(Task goal)
Only the lines below from the one that contains "que el número" through the one that contains "Tous droits réservés." should appear in your answer, exact and without pictures.

(Stored data entries)
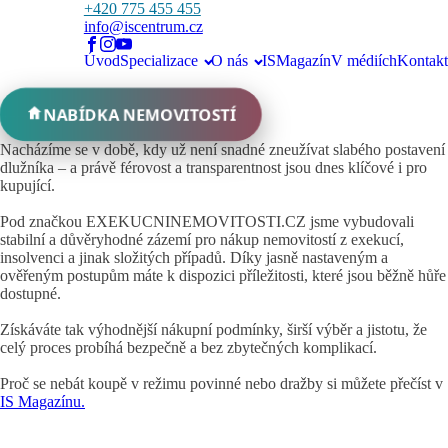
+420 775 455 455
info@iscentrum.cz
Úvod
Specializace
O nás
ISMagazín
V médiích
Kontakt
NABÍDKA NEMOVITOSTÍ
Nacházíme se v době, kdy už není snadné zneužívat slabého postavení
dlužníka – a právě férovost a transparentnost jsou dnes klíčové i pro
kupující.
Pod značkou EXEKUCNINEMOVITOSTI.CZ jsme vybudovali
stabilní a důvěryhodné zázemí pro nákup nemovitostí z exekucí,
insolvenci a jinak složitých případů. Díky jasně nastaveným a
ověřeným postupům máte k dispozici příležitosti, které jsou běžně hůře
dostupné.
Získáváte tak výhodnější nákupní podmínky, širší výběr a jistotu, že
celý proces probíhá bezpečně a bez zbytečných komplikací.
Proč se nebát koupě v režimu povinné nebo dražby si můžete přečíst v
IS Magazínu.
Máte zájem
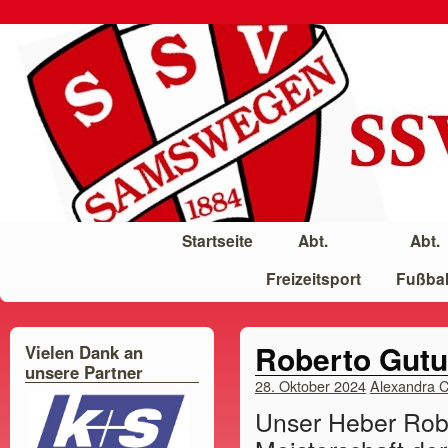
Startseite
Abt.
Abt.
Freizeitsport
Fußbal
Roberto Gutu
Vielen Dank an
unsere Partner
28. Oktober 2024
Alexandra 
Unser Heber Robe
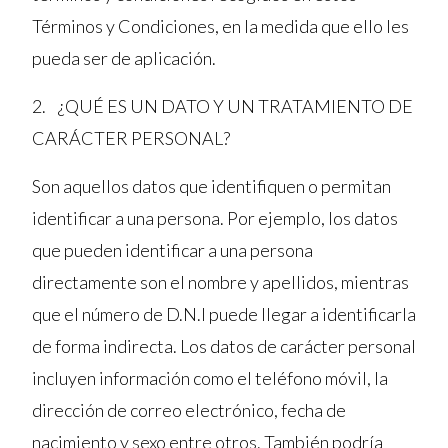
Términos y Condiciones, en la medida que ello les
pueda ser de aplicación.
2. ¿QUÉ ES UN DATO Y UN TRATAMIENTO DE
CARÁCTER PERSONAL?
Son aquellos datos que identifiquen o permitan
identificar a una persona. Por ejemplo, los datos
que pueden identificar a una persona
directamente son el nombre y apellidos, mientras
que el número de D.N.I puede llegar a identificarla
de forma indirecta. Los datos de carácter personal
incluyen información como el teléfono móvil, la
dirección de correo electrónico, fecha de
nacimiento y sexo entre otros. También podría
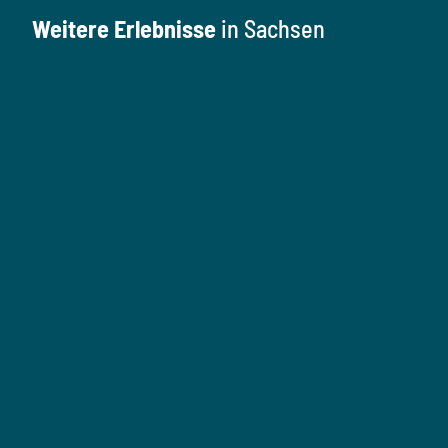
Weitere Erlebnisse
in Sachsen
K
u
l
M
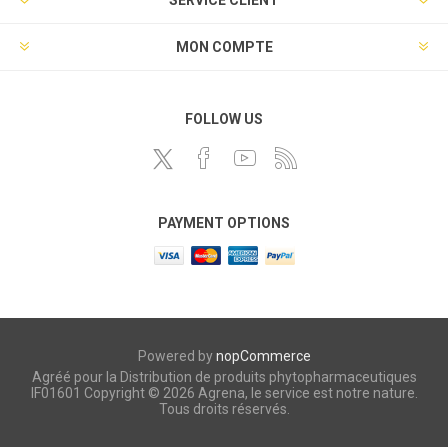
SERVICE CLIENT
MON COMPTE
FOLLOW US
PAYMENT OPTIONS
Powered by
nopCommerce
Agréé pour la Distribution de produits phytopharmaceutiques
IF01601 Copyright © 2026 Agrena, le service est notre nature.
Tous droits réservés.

...

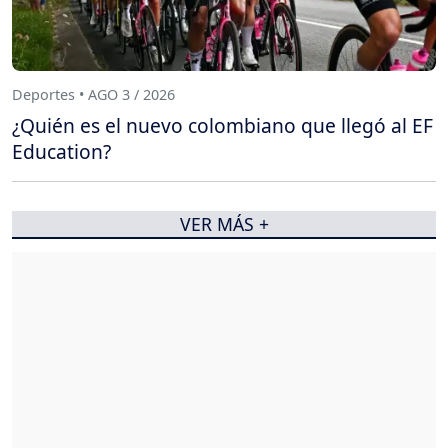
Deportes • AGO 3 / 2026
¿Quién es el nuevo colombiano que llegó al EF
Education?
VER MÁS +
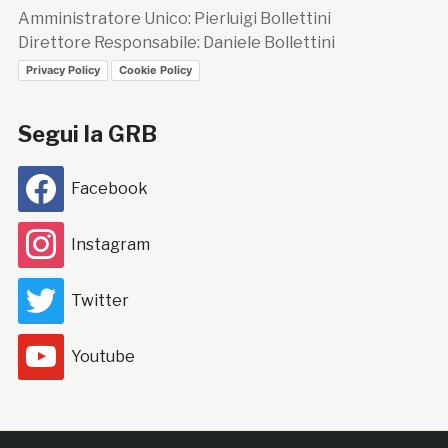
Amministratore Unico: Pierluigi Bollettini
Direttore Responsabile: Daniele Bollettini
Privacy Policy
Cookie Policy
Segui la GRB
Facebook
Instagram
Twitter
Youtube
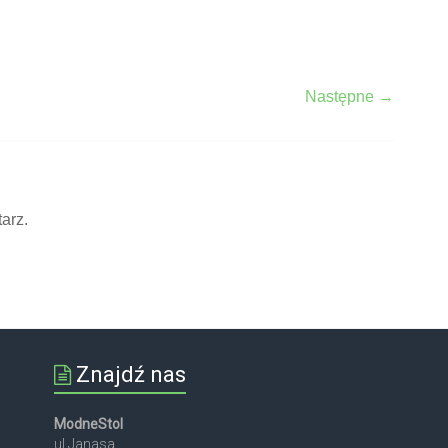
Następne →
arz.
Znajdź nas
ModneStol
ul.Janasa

(Solution for this exercise)
que el número de D.N.I puede llegar a identificarla
de forma indirecta. Los datos de carácter personal
incluyen información como el teléfono móvil, la
dirección de correo electrónico, fecha de
nacimiento y sexo entre otros. También podría
Weitere Erlebnisse
in Sachsen
K
u
l
M
SERVICE CLIENT
MON COMPTE
FOLLOW US
PAYMENT OPTIONS
Powered by
nopCommerce
Agréé pour la Distribution de produits phytopharmaceutiques
IF01601 Copyright © 2026 Agrena, le service est notre nature.
Tous droits réservés.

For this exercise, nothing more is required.